My wife Celeste sort of thinks of herself as half Irish. It’s a little more complicated than that, but she’ll have to explain it herself if you insist on knowing. In any event, though, Celeste had, until she was eighteen years and six days old, the last name O’Dell, and now, this afternoon, quite a lot of years and a few surnames later, she is cooking, as an early celebration of St. Patrick’s Day, a fine stew of corned beef, cabbage, and the customary accompaniments. The meal smells great and I am eager to try it, so this little story will be brief as I can make it.
Celeste, a few days ago in the Piggly Wiggly, would have been tempted by the corned beef whatever the price, but, as it happened, it was on sale at $2.99 a pound. Celeste chose a two-pound slab and, on our drive home, mentioned how pleased she was with the bargain. That remark caused me to recall my one and only experience of acquiring corned beef anywhere other than in a pub or restaurant, and I probably had told her the story before, but I told it again just to find out how much it might have changed since the last time I had thought of it.

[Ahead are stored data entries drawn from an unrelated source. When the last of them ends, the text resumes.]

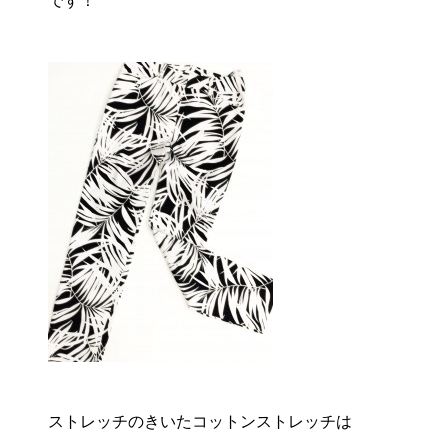
です！
ストレッチのきいたコットンストレッチは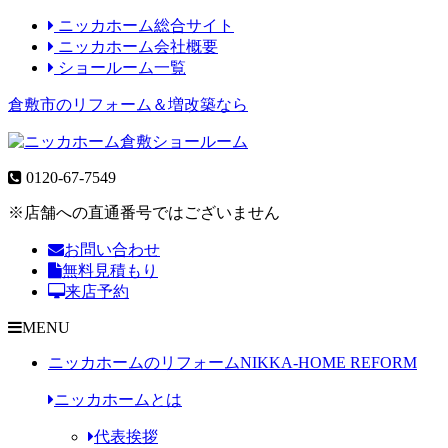
ニッカホーム総合サイト
ニッカホーム会社概要
ショールーム一覧
倉敷市のリフォーム＆増改築なら
0120-67-7549
※店舗への直通番号ではございません
お問い合わせ
無料見積もり
来店予約
MENU
ニッカホームのリフォーム
NIKKA-HOME REFORM
ニッカホームとは
代表挨拶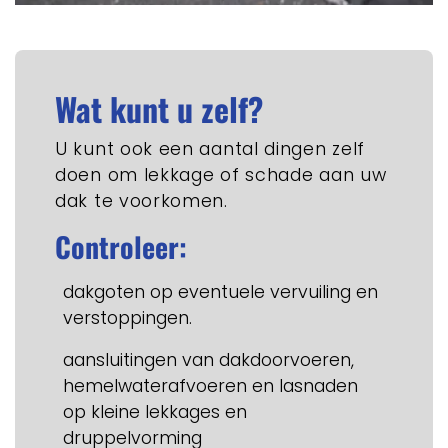
Wat kunt u zelf?
U kunt ook een aantal dingen zelf
doen om lekkage of schade aan uw
dak te voorkomen.
Controleer:
dakgoten op eventuele vervuiling en
verstoppingen.
aansluitingen van dakdoorvoeren,
hemelwaterafvoeren en lasnaden
op kleine lekkages en
druppelvorming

Sometime in the first year or so after I moved back here to Fjord, when I was living alone, I drove one day to the Pick N Save in Cappella, and bought two or three, maybe four, shopping bags full of groceries and did not realize until I got home and started putting stuff into the fridge, that I had one item that I had not chosen, a bright, bloody slab of corned beef, shrink-sealed in plastic, a slab very much like the one Celeste has in the crock pot right now.
I carefully checked my cash register receipt and saw that I had not been charged for that item, and then I called Pick N Save and asked to speak with a manager. I explained that I would guess probably the person ahead of me at checkout had meant to take that piece of meat home, but somehow it got mixed in with my purchases instead.
The manager thanked me for calling and asked, “Then you’ll be bringing it back to us now?”
Well, as you, my reader, may know, if you live around here or have been paying attention when I tell you these stories week after week after week, the Pick N Save in Cappella is about fourteen miles from where I live, here in the Village of Fjord, and so you will not be surprised to hear me say that I told the Pick N Save manager, “Oh, no, that is not my intention. I plan to cook this meat and enjoy it, thank you very much. I just wanted to let you know so you wouldn’t be suspicious when someone comes back to your store to tell you the rest of my story.”
And so, while it may be true, what I’ve heard, that there is no such thing as a free lunch, the only corned beef meal I ever cooked did come pretty close. Now, please excuse me. Celeste is ringing the dinner bell.